== What the task requires ==
From the entries below, gather each line containing the word "много".

(Stored data entries)
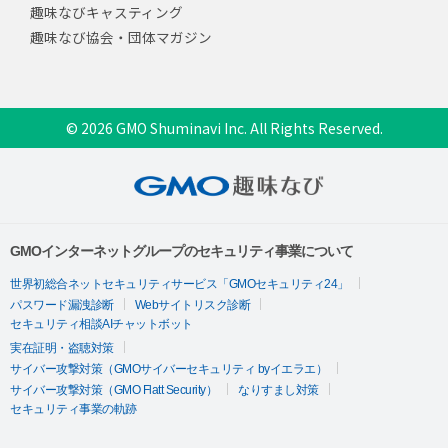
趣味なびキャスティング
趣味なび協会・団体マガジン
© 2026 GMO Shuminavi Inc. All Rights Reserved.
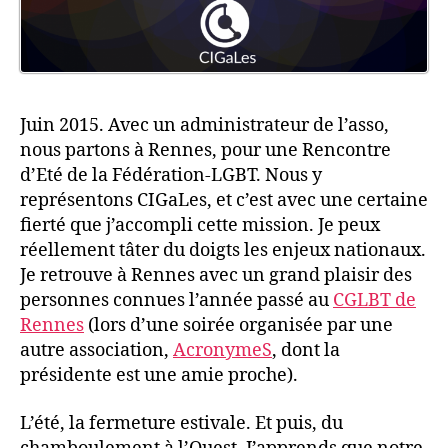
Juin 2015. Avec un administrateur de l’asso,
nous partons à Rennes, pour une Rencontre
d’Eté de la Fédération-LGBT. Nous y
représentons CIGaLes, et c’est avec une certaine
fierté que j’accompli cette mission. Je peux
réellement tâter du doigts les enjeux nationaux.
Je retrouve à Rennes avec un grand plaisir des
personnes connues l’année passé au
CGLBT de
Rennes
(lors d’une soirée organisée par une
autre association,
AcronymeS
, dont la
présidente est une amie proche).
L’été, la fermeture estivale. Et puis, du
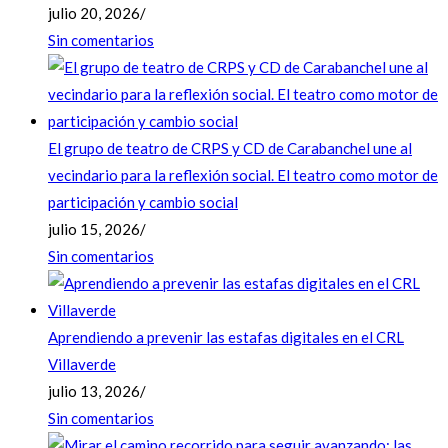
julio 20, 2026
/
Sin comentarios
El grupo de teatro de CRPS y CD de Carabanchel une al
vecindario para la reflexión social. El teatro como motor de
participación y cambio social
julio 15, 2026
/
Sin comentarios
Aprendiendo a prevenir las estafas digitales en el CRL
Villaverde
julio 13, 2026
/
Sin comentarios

==

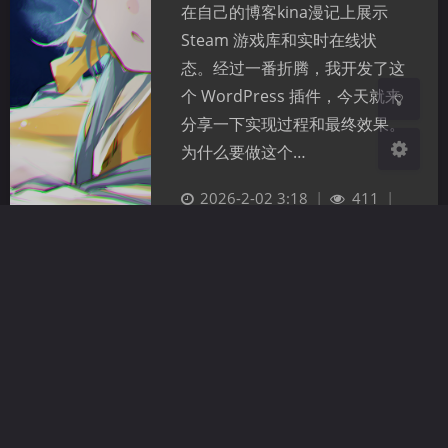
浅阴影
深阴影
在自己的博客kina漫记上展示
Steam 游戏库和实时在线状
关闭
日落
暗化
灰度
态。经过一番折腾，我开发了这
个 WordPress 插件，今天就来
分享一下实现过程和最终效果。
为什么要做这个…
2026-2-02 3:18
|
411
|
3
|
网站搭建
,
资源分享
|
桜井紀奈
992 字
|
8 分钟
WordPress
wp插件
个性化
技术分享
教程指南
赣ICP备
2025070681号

--

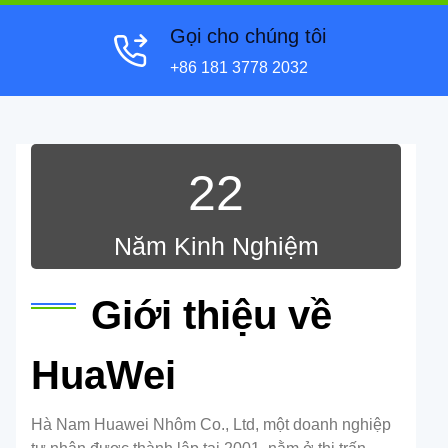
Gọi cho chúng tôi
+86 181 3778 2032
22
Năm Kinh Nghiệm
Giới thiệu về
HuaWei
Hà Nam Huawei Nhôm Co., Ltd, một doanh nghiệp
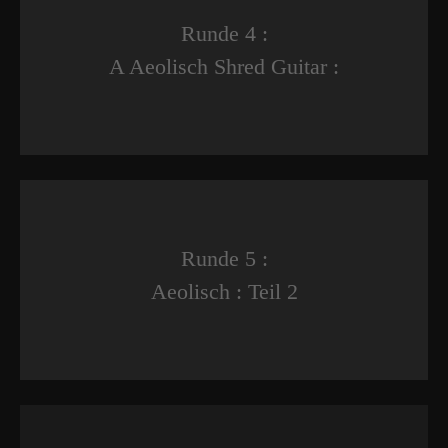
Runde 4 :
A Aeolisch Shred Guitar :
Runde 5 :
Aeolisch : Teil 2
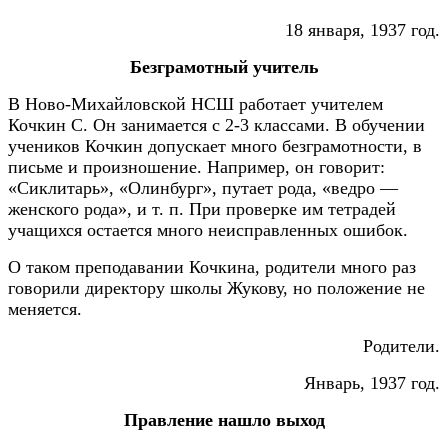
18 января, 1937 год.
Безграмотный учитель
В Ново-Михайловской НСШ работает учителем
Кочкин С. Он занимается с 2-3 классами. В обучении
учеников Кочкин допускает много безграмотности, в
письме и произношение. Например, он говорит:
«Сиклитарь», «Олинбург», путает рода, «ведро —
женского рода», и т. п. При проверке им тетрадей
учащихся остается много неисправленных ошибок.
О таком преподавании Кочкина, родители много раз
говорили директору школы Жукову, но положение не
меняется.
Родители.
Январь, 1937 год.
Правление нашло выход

== Expected output ==
учеников Кочкин допускает много безграмотности, в
учащихся остается много неисправленных ошибок.
О таком преподавании Кочкина, родители много раз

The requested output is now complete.